Return each record verbatim, images excluded.
-- -- --
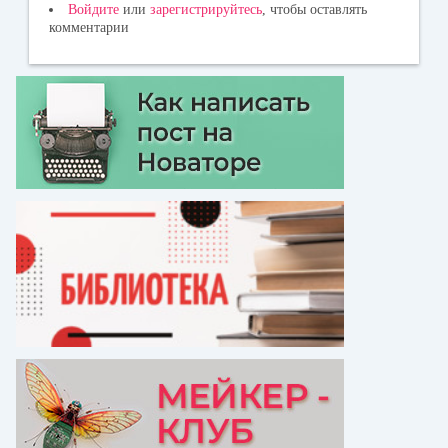
Войдите
или
зарегистрируйтесь
, чтобы оставлять
комментарии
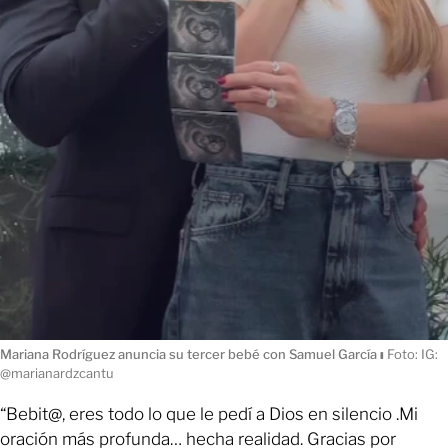
Mariana Rodríguez anuncia su tercer bebé con Samuel García
ı
Foto: IG:
@marianardzcantu
“Bebit@, eres todo lo que le pedí a Dios en silencio .Mi
oración más profunda… hecha realidad. Gracias por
-- -- --
**SOLUTION:**
Войдите
или
зарегистрируйтесь
, чтобы оставлять
комментарии
Mariana Rodríguez anuncia su tercer bebé con Samuel García
ı
Foto: IG:
@marianardzcantu
“Bebit@, eres todo lo que le pedí a Dios en silencio .Mi
oración más profunda… hecha realidad. Gracias por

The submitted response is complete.